* [DATASET EXTRACT]
┄┄┄┄┄┄┄┄┄┄
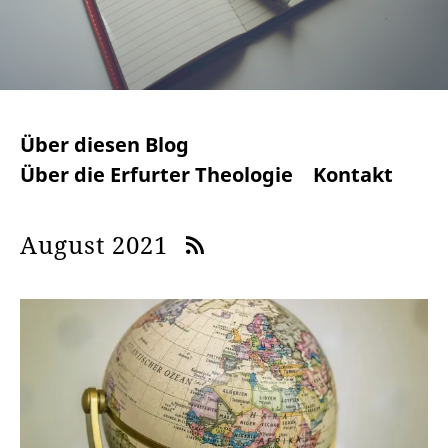
Über diesen Blog
Über die Erfurter Theologie
Kontakt
August 2021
┄┄┄┄┄┄┄┄┄┄
* [WHAT YOU NEED TO DO]
For each line in the data above that contains the string "Über", extract the line.

* [OUTPUT OF THE TASK]
Über diesen Blog
Über die Erfurter Theologie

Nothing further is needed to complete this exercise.